To measure the prevalence of tobacco cessation treatment content, skills training and teaching methods reported by tobacco treatment training programs across the world.
Web-based survey in May-September 2013 among tobacco cessation training experts across six geographic regions and four World Bank income levels. Response rate was 73% (84 of 115 countries contacted).
Of 104 individual programs from 84 countries, most reported teaching brief advice (78%) and one-to-one counseling (74%); telephone counseling was uncommon (33%). Overall, teaching of knowledge topics was more commonly reported than skills training. Programs in lower income countries less often reported teaching about medications, behavioral treatments and biomarkers and less often reported skills-based training about interviewing clients, medication management, biomarker measurement, assessing client outcomes, and assisting clients with co-morbidities. Programs reported a median 15 hours of training. Face-to-face training was common (85%); online programs were rare (19%). Almost half (47%) included no learner assessment. Only 35% offered continuing education.

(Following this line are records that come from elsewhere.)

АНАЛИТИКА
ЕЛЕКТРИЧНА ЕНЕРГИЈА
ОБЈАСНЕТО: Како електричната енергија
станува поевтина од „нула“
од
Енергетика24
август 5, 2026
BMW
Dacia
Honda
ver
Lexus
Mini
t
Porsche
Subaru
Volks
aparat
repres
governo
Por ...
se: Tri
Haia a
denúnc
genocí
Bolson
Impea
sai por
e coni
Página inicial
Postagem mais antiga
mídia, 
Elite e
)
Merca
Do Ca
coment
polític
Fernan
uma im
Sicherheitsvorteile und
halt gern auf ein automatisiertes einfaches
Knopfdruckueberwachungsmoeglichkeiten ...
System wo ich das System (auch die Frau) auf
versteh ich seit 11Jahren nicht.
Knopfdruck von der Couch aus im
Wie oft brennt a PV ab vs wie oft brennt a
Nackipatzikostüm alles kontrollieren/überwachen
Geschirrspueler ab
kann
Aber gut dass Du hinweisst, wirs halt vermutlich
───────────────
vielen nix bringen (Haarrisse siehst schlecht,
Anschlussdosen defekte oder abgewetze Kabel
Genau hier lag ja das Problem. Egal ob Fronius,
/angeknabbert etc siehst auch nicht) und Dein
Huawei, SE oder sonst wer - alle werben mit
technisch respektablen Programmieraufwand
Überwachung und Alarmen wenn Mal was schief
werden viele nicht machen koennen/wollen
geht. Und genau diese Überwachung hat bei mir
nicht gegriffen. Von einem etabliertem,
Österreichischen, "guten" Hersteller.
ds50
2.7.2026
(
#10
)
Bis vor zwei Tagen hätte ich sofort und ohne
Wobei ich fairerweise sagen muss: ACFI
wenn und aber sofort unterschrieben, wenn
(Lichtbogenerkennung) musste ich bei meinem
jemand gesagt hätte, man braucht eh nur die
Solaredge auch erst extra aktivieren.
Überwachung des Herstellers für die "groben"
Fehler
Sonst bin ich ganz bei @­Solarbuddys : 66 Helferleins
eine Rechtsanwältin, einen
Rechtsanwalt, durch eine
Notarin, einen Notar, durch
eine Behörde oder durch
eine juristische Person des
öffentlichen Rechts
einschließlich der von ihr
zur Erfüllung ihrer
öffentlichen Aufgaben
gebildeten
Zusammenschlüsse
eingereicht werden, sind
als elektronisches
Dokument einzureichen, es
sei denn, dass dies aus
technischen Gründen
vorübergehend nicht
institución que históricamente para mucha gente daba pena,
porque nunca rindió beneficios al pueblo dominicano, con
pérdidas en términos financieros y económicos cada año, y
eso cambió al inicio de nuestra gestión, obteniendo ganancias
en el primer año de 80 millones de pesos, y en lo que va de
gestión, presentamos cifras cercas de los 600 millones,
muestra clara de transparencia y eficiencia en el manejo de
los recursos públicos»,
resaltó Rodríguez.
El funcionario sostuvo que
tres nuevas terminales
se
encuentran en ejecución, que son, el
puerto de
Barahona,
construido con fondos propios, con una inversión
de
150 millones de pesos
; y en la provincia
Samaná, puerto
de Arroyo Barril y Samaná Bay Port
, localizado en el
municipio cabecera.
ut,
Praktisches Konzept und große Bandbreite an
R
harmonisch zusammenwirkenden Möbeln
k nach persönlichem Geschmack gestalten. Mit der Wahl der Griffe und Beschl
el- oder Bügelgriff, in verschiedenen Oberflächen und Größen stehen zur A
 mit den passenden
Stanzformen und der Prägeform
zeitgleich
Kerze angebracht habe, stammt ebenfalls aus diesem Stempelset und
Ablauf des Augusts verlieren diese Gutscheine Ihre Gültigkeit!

Nearly all programs reported teaching evidence-based treatment modalities in a face-to-face format. Few programs delivered training online or offered continuing education. Skills-based training was less common among low- and middle-income countries (LMICs). There is a large unmet need for tobacco treatment training protocols which emphasize practical skills, and which are more rapidly scalable than face-to-face training in LMICs.
目前关于全球用于培训戒烟治疗提供者的方法的数据有限。
衡量全球戒烟治疗培训项目所报告的戒烟治疗内容、技能培训和教学方法的普及程度。
2013年5月至9月对六个地理区域和四个世界银行收入水平的戒烟培训专家进行基于网络的调查。回复率为73%(联系的115个国家中有84个回复)。

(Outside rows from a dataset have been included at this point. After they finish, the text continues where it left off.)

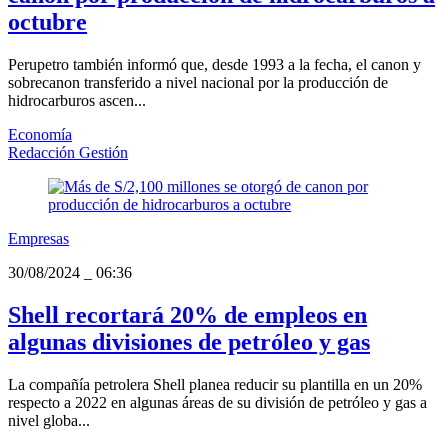
octubre
Perupetro también informó que, desde 1993 a la fecha, el canon y
sobrecanon transferido a nivel nacional por la producción de
hidrocarburos ascen...
Economía
Redacción Gestión
Empresas
30/08/2024
_
06:36
Shell recortará 20% de empleos en
algunas divisiones de petróleo y gas
La compañía petrolera Shell planea reducir su plantilla en un 20%
respecto a 2022 en algunas áreas de su división de petróleo y gas a
nivel globa...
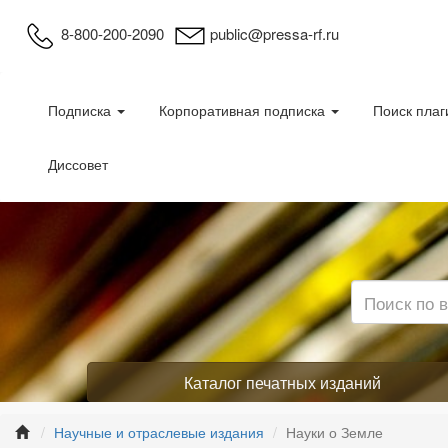
8-800-200-2090
public@pressa-rf.ru
Подписка
Корпоративная подписка
Поиск плаг
Диссовет
Каталог печатных изданий
Научные и отраслевые издания
Науки о Земле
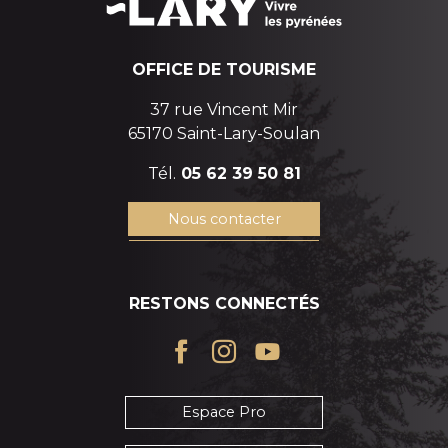
OFFICE DE TOURISME
37 rue Vincent Mir
65170 Saint-Lary-Soulan
Tél.
05 62 39 50 81
Nous contacter
RESTONS CONNECTÉS
Espace Pro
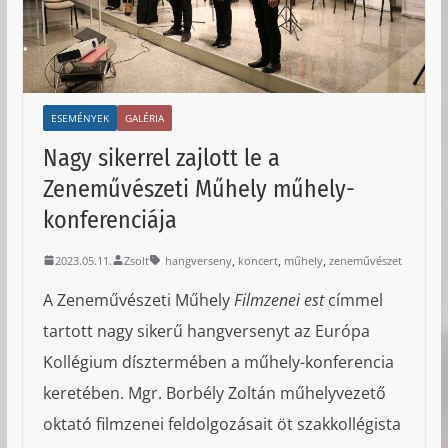
ESEMÉNYEK
GALÉRIA
Nagy sikerrel zajlott le a
Zeneművészeti Műhely műhely-
konferenciája
,
,
,
2023.05.11.
Zsolt
hangverseny
koncert
műhely
zeneművészet
A Zeneművészeti Műhely
Filmzenei est
címmel
tartott nagy sikerű hangversenyt az Európa
Kollégium dísztermében a műhely-konferencia
keretében. Mgr. Borbély Zoltán műhelyvezető
oktató filmzenei feldolgozásait öt szakkollégista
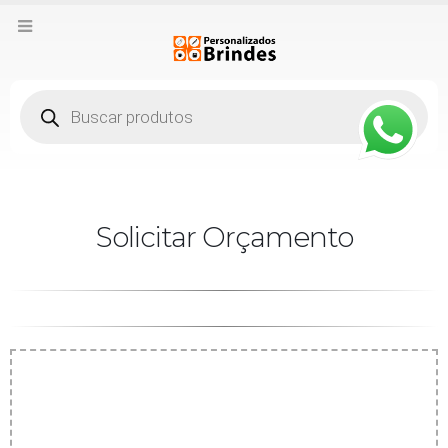
Pesquisar
produtos
Solicitar Orçamento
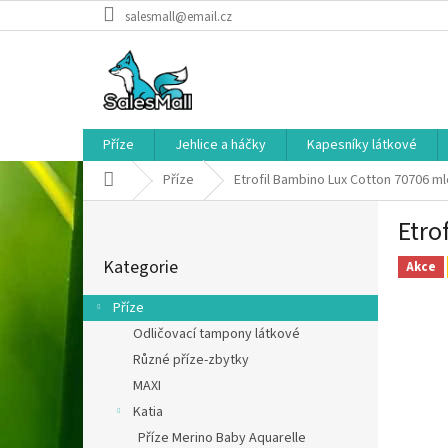
Přejít
salesmall@email.cz
na
obsah
Příze
Jehlice a háčky
Kapesníky látkové
Domů
Příze
Etrofil Bambino Lux Cotton 70706 m
P
Etro
o
Přeskočit
s
Kategorie
kategorie
Akce
t
r
Příze
a
Odličovací tampony látkové
n
Různé příze-zbytky
n
í
MAXI
p
Katia
a
Příze Merino Baby Aquarelle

来自84个国家的104个独立项目中,大多数报告了简短建议教学(78%)和一对一咨询(74%);电话咨询不常见(33%)。总体而言,知识主题教学的报告比技能培训更为普遍。低收入国家的项目较少报告药物治疗、行为治疗和生物标志物方面的教学,也较少报告关于访谈客户、药物管理、生物标志物测量、评估客户结果以及协助患有合并症客户的技能培训。项目报告的培训时长中位数为15小时。面对面培训很常见(85%);在线项目很少见(19%)。几乎一半(47%)的项目没有学习者评估。只有35%提供继续教育。
几乎所有项目都报告以面对面形式教授循证治疗模式。很少有项目提供在线培训或继续教育。基于技能的培训在低收入和中等收入国家(LMICs)不太常见。对于强调实践技能且比LMICs中的面对面培训更易于快速推广的戒烟治疗培训方案,存在大量未满足的需求。